1/2 cup BLB raw honey
Yields approx. 2 cups.

Pack first 9 ingredients in jar and cover with apple cider vinegar. (You might need a little more than 2 cups.) Cover with cheesecloth or parchment paper between jar and lid to prevent corrosion. Store in a cool dark place, shaking every other day for 21 days. Strain through cheesecloth. Discard solids and add raw honey. For additional health benefits, mix 1 tablespoon of ground turmeric with the raw honey before you add it to the vinegar.
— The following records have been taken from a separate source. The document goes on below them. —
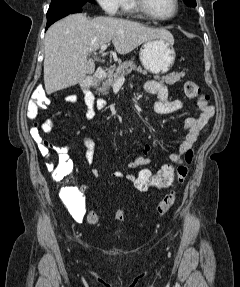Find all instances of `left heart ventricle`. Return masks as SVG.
<instances>
[{"mask_svg":"<svg viewBox=\"0 0 240 287\" xmlns=\"http://www.w3.org/2000/svg\"><path fill=\"white\" fill-rule=\"evenodd\" d=\"M151 11L157 16H168L174 10L173 0H147Z\"/></svg>","mask_w":240,"mask_h":287,"instance_id":"b2bd125f","label":"left heart ventricle"}]
</instances>
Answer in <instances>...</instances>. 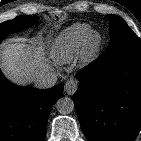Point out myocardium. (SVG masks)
I'll return each instance as SVG.
<instances>
[{"label": "myocardium", "mask_w": 141, "mask_h": 141, "mask_svg": "<svg viewBox=\"0 0 141 141\" xmlns=\"http://www.w3.org/2000/svg\"><path fill=\"white\" fill-rule=\"evenodd\" d=\"M103 45V38L97 31L91 30L84 41L80 52V59L83 63L88 64L92 62L99 54Z\"/></svg>", "instance_id": "f54148a6"}]
</instances>
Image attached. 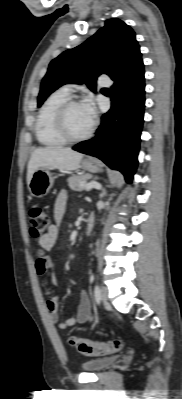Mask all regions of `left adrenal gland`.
<instances>
[{"label": "left adrenal gland", "mask_w": 182, "mask_h": 399, "mask_svg": "<svg viewBox=\"0 0 182 399\" xmlns=\"http://www.w3.org/2000/svg\"><path fill=\"white\" fill-rule=\"evenodd\" d=\"M105 195H106V191H105V190H103V192H102L101 196H102V197H104Z\"/></svg>", "instance_id": "left-adrenal-gland-1"}]
</instances>
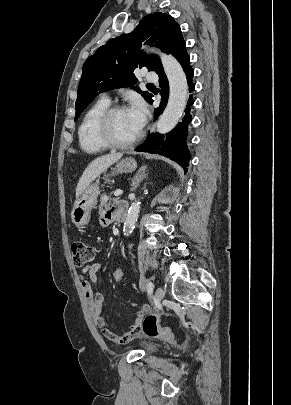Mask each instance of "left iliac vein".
Segmentation results:
<instances>
[{
    "mask_svg": "<svg viewBox=\"0 0 291 405\" xmlns=\"http://www.w3.org/2000/svg\"><path fill=\"white\" fill-rule=\"evenodd\" d=\"M164 290L162 288H157L155 292V297L158 301H161L164 298Z\"/></svg>",
    "mask_w": 291,
    "mask_h": 405,
    "instance_id": "1",
    "label": "left iliac vein"
}]
</instances>
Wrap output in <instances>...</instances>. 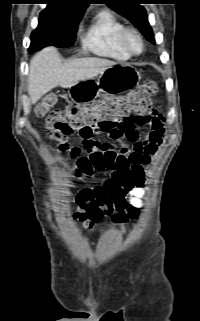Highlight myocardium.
<instances>
[{
	"label": "myocardium",
	"mask_w": 200,
	"mask_h": 321,
	"mask_svg": "<svg viewBox=\"0 0 200 321\" xmlns=\"http://www.w3.org/2000/svg\"><path fill=\"white\" fill-rule=\"evenodd\" d=\"M130 34L135 35L139 42H140V49L138 51H133L132 49H130V47L127 44V38ZM119 44L121 46V48L130 56H137L139 54H141L144 50V39L143 36L141 35V33L133 28V27H129V26H125L120 34H119Z\"/></svg>",
	"instance_id": "myocardium-1"
}]
</instances>
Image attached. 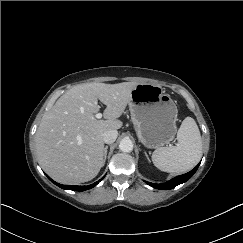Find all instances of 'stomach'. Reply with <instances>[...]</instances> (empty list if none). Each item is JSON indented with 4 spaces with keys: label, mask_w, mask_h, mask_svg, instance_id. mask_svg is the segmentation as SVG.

Peanut Butter and Honey Energy Bars

These no-bake bars are a delicious gooey honey treat. I recommend wrapping them individually with wax paper. This recipe is based on a granola bar we found at a mom and pop coffee shop while travelling.
You can make them gluten and dairy free by using gf oats, gf crispy rice, and dairy free chocolate chips.
This recipe makes approximately 14 bars.

1 1/2 cups Peanut Butter

1 teaspoon vanilla extract

1 cup raw or infused BLB honey

1/2 cup packed brown sugar

2 cups old fashioned oats

1 1/2 cups crispy rice cereal

1/4 cup chopped dried fruit
(raisins, craisins, dried apricots, dried cherries)

1/2 cup chopped nuts

1/2 cup mini chocolate chips
(Use Enjoy Life Brand for dairy free bars.)

Chop dried fruit and nuts.

Soften peanut butter in microwave.

Add vanilla, honey, and brown sugar to softened peanut butter.

Add oats and crispy rice. Stir until combined. (I used crystalized honey and had to mix with my hands, as it was really solid.)

Stir in chopped fruit, nuts, and chocolate chips.

Press into 9×13 greased pan and allow to cool.

Cut into bars and wrap with waxed paper.